Getting Started in Swag and Sorcery
Swag and Sorcery throws you right into running a fantasy village. You hire heroes, send them into the woods to fight monsters, and use the loot they bring back to upgrade your town. Progress happens fast, but if you mismanage your resources early, the mid-game becomes a massive grind.
Set your village up right from the beginning to avoid hitting a wall.
The Core Gameplay Loop
Everything in the game revolves around a simple loop:
- Send Heroes out: Dispatch teams to the Magical Forest, Swamp, or Dark Ruins to kill monsters and gather materials.
- Retreat or Die: Pull your heroes out before they wipe, otherwise you lose everything.
- Craft and Sell: Use the materials to craft better gear or sell them for gold.
- Upgrade: Spend gold to upgrade buildings and hire new heroes.
- Repeat: Equip your heroes with the new gear and send them to harder areas.
Do not treat this as a pure idle game. Your heroes finish quests quickly, and they need constant direction. Leaving the game running in the background for hours yields terrible returns compared to active management.
First Priorities
Your first goal is to unlock the core buildings and hire your first three heroes.
- Build the Guild House: This lets you hire heroes. Grab your first hero immediately.
- Unlock the Smithy: You need this to craft basic weapons and armor.
- Send Your Hero to the Forest: Start gathering basic materials like wood and animal skins right away.
As soon as you can afford it, hire a second and third hero. A full party of three survives much longer and brings back significantly more loot. You can eventually run up to three separate parties across different zones at the same time.
The Eight Heroes
The game has a fixed roster of eight characters that you unlock as you progress: Aiden, Eddie, Hoshi, Kazuki, Mona, Moriko, Noel, and Rosaline. Every hero has different base stats and three unique traits that unlock at levels 5, 15, and 25.

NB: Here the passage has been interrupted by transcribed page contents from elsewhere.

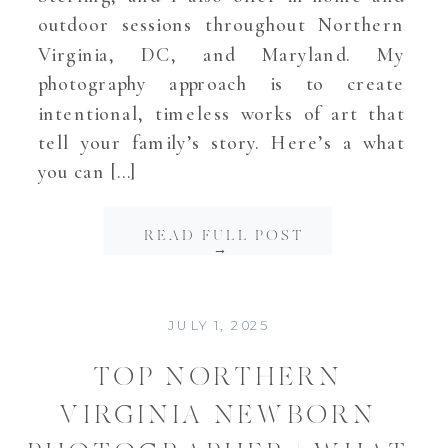
outdoor sessions throughout Northern
Virginia, DC, and Maryland. My
photography approach is to create
intentional, timeless works of art that
tell your family’s story. Here’s a what
you can […]
READ FULL POST
→
JULY 1, 2025
TOP NORTHERN
VIRGINIA NEWBORN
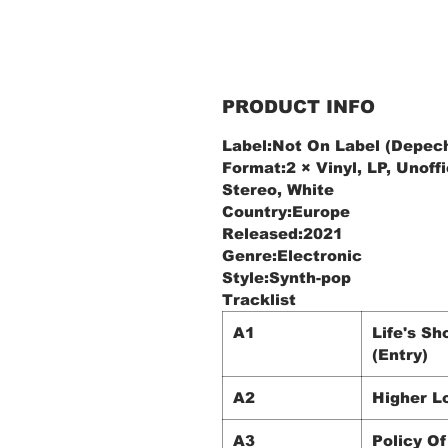
PRODUCT INFO
Label:Not On Label (Depech
Format:2 × Vinyl, LP, Unoffi
Stereo, White
Country:Europe
Released:2021
Genre:Electronic
Style:Synth-pop
Tracklist
A1
Life's Sh
(Entry)
A2
Higher L
A3
Policy Of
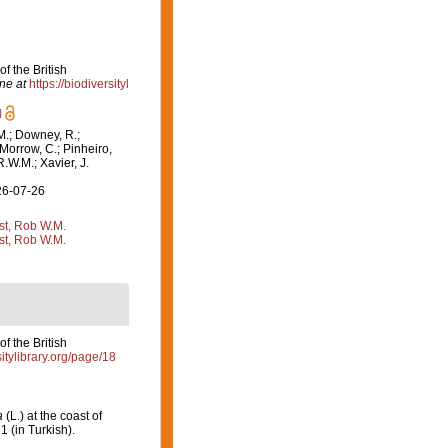
f the British
ne at
https://biodiversityl
]
M.; Downey, R.;
 Morrow, C.; Pinheiro,
R.W.M.; Xavier, J.
26-07-26
st, Rob W.M.
st, Rob W.M.
f the British
sitylibrary.org/page/18
a
(L.) at the coast of
1 (in Turkish).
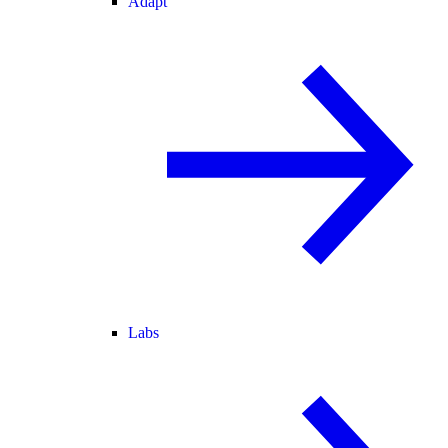
Adapt
Labs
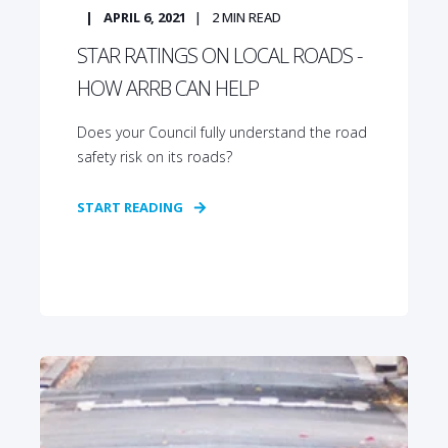
APRIL 6, 2021
2
MIN READ
STAR RATINGS ON LOCAL ROADS -
HOW ARRB CAN HELP
Does your Council fully understand the road
safety risk on its roads?
START READING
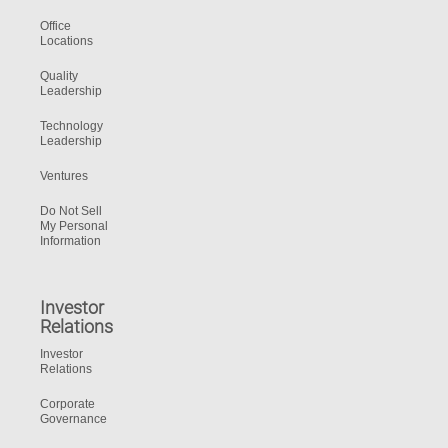
Office
Locations
Quality
Leadership
Technology
Leadership
Ventures
Do Not Sell
My Personal
Information
Investor
Relations
Investor
Relations
Corporate
Governance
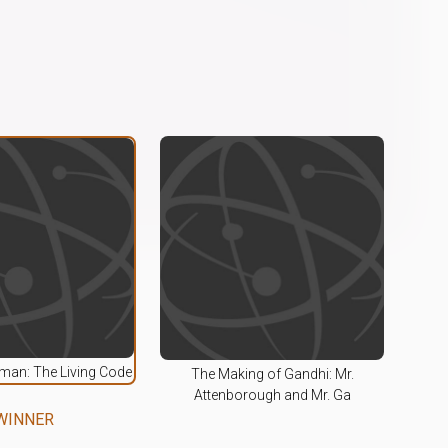
an: The Living Code
The Making of Gandhi: Mr.
Attenborough and Mr. Ga
WINNER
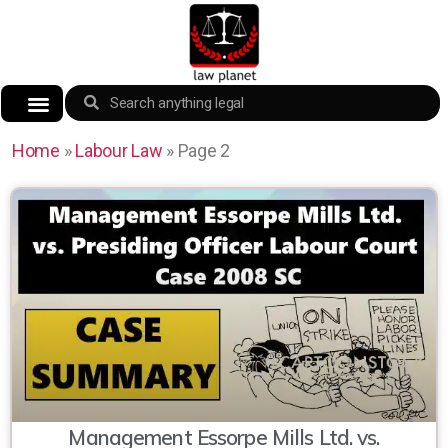
Home
»
Labour Law
»
Page 2
Management Essorpe Mills Ltd. vs.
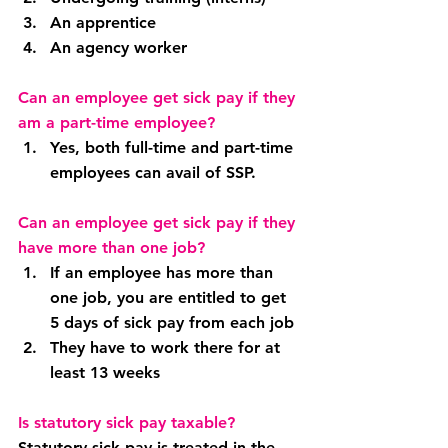
An apprentice
An agency worker
Can an employee get sick pay if they 
am a part-time employee?
Yes, both full-time and part-time 
employees can avail of SSP.
Can an employee get sick pay if they 
have more than one job?
If an employee has more than 
one job, you are entitled to get 
5 days of sick pay from each job
They have to work there for at 
least 13 weeks
Is statutory sick pay taxable?
Statutory sick pay is treated in the 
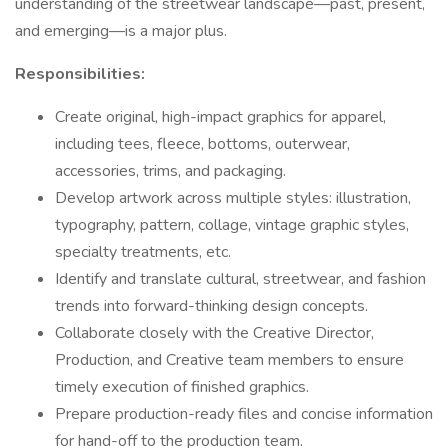
understanding of the streetwear landscape—past, present,
and emerging—is a major plus.
Responsibilities:
Create original, high-impact graphics for apparel,
including tees, fleece, bottoms, outerwear,
accessories, trims, and packaging.
Develop artwork across multiple styles: illustration,
typography, pattern, collage, vintage graphic styles,
specialty treatments, etc.
Identify and translate cultural, streetwear, and fashion
trends into forward-thinking design concepts.
Collaborate closely with the Creative Director,
Production, and Creative team members to ensure
timely execution of finished graphics.
Prepare production-ready files and concise information
for hand-off to the production team.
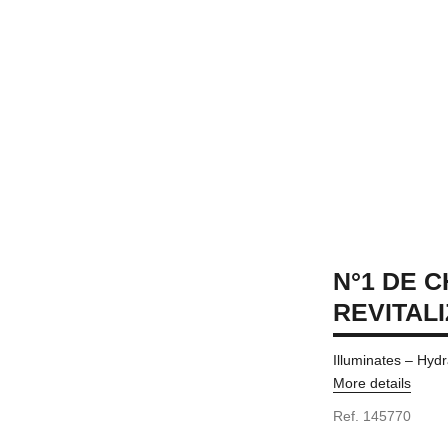
N°1 DE 
REVITAL
Illuminates – Hydr
More details
Ref. 145770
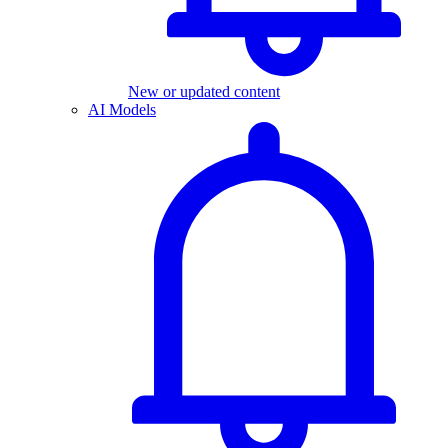
New or updated content
AI Models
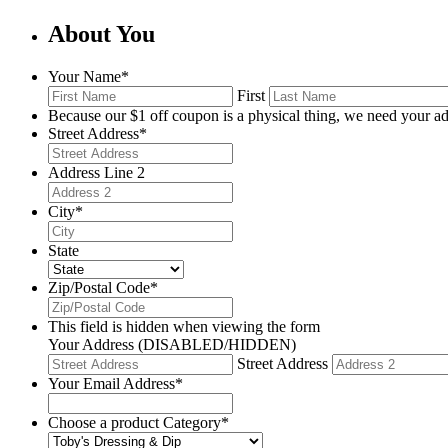
About You
Your Name
*
First
Because our $1 off coupon is a physical thing, we need your ad
Street Address
*
Address Line 2
City
*
State
Zip/Postal Code
*
This field is hidden when viewing the form
Your Address (DISABLED/HIDDEN)
Street Address
Your Email Address
*
Choose a product Category
*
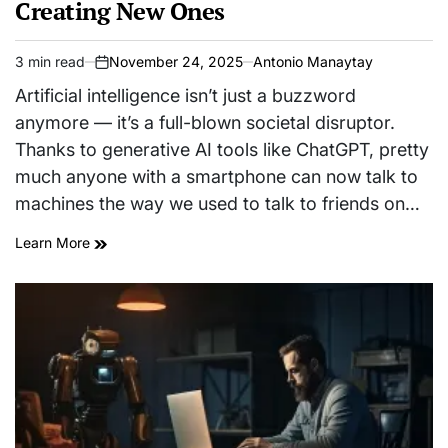
Creating New Ones
3 min read
November 24, 2025
Antonio Manaytay
Estimated
on
read
Artificial intelligence isn’t just a buzzword
time
anymore — it’s a full-blown societal disruptor.
Thanks to generative AI tools like ChatGPT, pretty
much anyone with a smartphone can now talk to
machines the way we used to talk to friends on…
Learn More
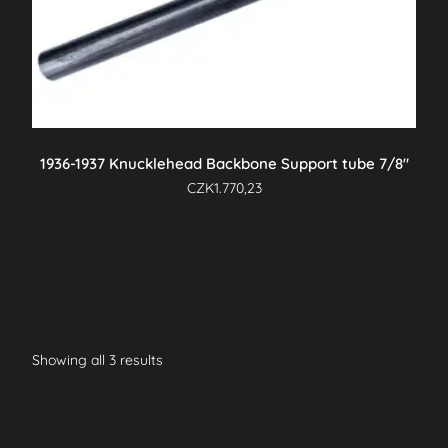
1936-1937 Knucklehead Backbone Support tube 7/8″
CZK
1.770,23
Showing all 3 results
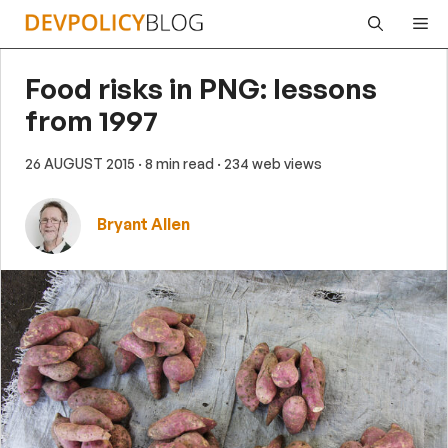
Skip
Me
to
content
Food risks in PNG: lessons
from 1997
26 AUGUST 2015
· 8 min read
· 234 web views
Bryant Allen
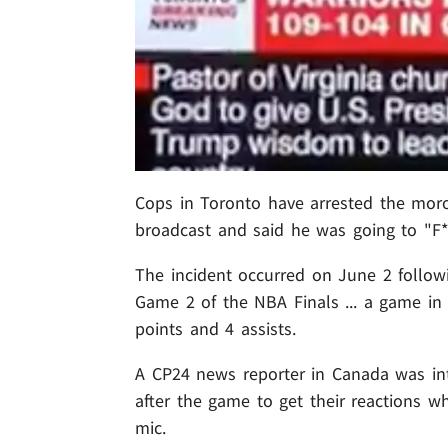
Cops in Toronto have arrested the mor
broadcast and said he was going to "F
The incident occurred on June 2 followi
Game 2 of the NBA Finals ... a game i
points and 4 assists.
A CP24 news reporter in Canada was int
after the game to get their reactions 
mic.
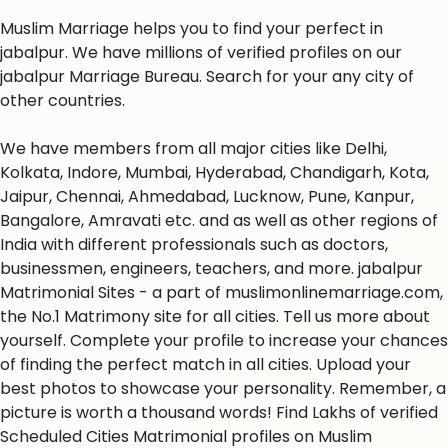
Muslim Marriage helps you to find your perfect in
jabalpur. We have millions of verified profiles on our
jabalpur Marriage Bureau. Search for your any city of
other countries.
We have members from all major cities like Delhi,
Kolkata, Indore, Mumbai, Hyderabad, Chandigarh, Kota,
Jaipur, Chennai, Ahmedabad, Lucknow, Pune, Kanpur,
Bangalore, Amravati etc. and as well as other regions of
India with different professionals such as doctors,
businessmen, engineers, teachers, and more. jabalpur
Matrimonial Sites - a part of muslimonlinemarriage.com,
the No.1 Matrimony site for all cities. Tell us more about
yourself. Complete your profile to increase your chances
of finding the perfect match in all cities. Upload your
best photos to showcase your personality. Remember, a
picture is worth a thousand words! Find Lakhs of verified
Scheduled Cities Matrimonial profiles on Muslim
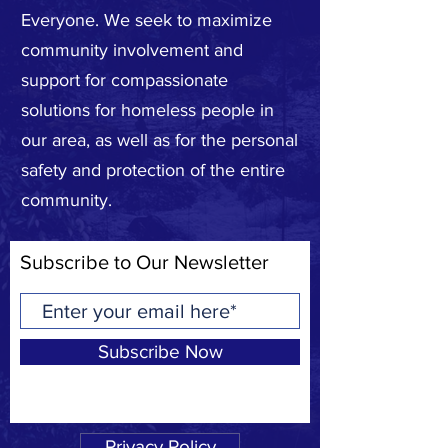
Everyone. We seek to maximize
community involvement and
support for compassionate
solutions for homeless people in
our area, as well as for the personal
safety and protection of the entire
community.
Subscribe to Our Newsletter
Subscribe Now
Privacy Policy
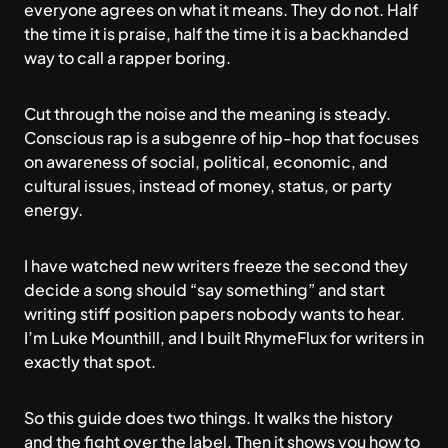
everyone agrees on what it means. They do not. Half
the time it is praise, half the time it is a backhanded
way to call a rapper boring.
Cut through the noise and the meaning is steady.
Conscious rap is a subgenre of hip-hop that focuses
on awareness of social, political, economic, and
cultural issues, instead of money, status, or party
energy.
I have watched new writers freeze the second they
decide a song should “say something” and start
writing stiff position papers nobody wants to hear.
I’m Luke Mounthill, and I built
RhymeFlux
for writers in
exactly that spot.
So this guide does two things. It walks the history
and the fight over the label. Then it shows you how to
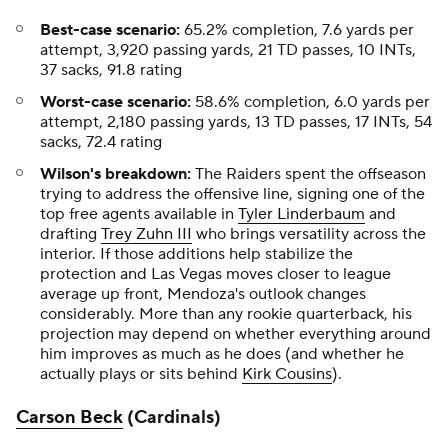
Best-case scenario:
65.2% completion, 7.6 yards per
attempt, 3,920 passing yards, 21 TD passes, 10 INTs,
37 sacks, 91.8 rating
Worst-case scenario:
58.6% completion, 6.0 yards per
attempt, 2,180 passing yards, 13 TD passes, 17 INTs, 54
sacks, 72.4 rating
Wilson's breakdown:
The Raiders spent the offseason
trying to address the offensive line, signing one of the
top free agents available in
Tyler Linderbaum
and
drafting
Trey Zuhn III
who brings versatility across the
interior. If those additions help stabilize the
protection and Las Vegas moves closer to league
average up front, Mendoza's outlook changes
considerably. More than any rookie quarterback, his
projection may depend on whether everything around
him improves as much as he does (and whether he
actually plays or sits behind
Kirk Cousins
).
Carson Beck
(Cardinals)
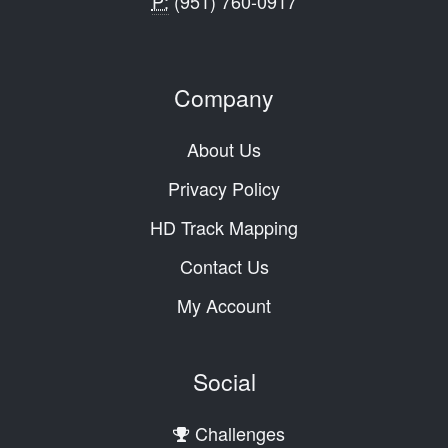
P:
(951) 760-0917
Company
About Us
Privacy Policy
HD Track Mapping
Contact Us
My Account
Social
Challenges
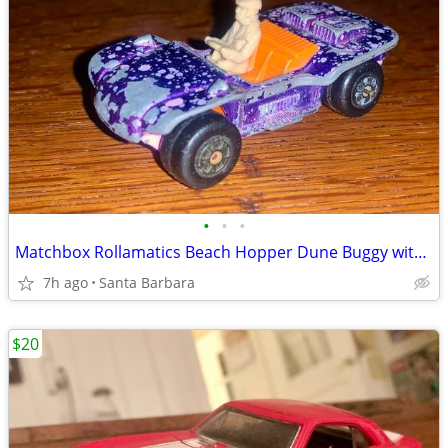
•
•
•
Matchbox Rollamatics Beach Hopper Dune Buggy with driver#47 Lesney Superfast Toy
7h ago
Santa Barbara
$20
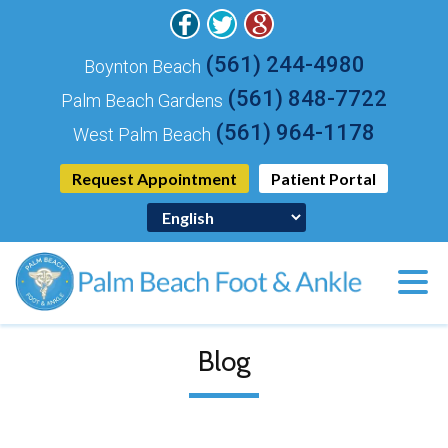
(561) 244-4980
Boynton Beach
(561) 848-7722
Palm Beach Gardens
(561) 964-1178
West Palm Beach
Request Appointment
Patient Portal
Blog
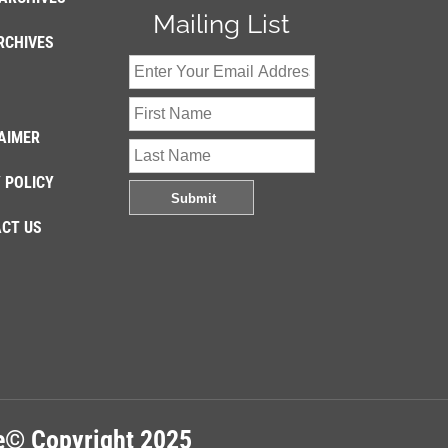
Mailing List
RCHIVES
AIMER
 POLICY
CT US
re© Copyright 2025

Do not try to make every hero a jack-of-all-trades. Some heroes are built for combat (Eddie is a fantastic tank, Mona is your best physical damage dealer) and others are better left in the village crafting full-time (Aiden has a trait that gives him a flat bonus to crafted item quality). Check the Heroes and Traits guide for a full breakdown of every character.
Understanding Stats
Every hero has four primary stats, and each stat corresponds to a specific crafting building:
| Stat | Building | Purpose |
|---|---|---|
| Strength | Smithy | Crafts heavy armor and melee weapons |
| Agility | Hunting Lodge | Crafts light armor and ranged weapons |
| Stamina | Laboratory | Crafts potions and magical rings |
| Intelligence | Magic Shop | Crafts magical armor and staves |
When you assign a hero to a building, their relevant stat determines the crafting efficiency. Higher efficiency means a better chance to craft high-quality items or get double yields. Always match your highest Strength hero to the Smithy and your highest Intelligence hero to the Magic Shop.
The Retreat Mechanic
Do not let your heroes die. If a party wipes in a dungeon, you lose 100% of everything they gathered on that run, including items you stored in the Loot Bag.
When you retreat manually, you lose the generic resources in your main inventory, but you keep 100% of the items you placed in the Loot Bag. This distinction is critical. Any time you find a rare recipe or high-value drop during a run, move it into the Loot Bag immediately. If the run goes south, retreat and you walk away with the important stuff.
Watch the health bars at the top of the screen during expeditions. When your front-line hero drops below twenty percent health, click the retreat button. The retreat animation takes a second or two, and enemies can still land hits during that window, so do not wait until the last sliver of health.
Since Patch 1.50, you can save equipment sets and hot-swap them with a single click. Set up a "Combat" loadout and a "Crafting" loadout for each hero so you do not waste time manually shuffling gear between runs.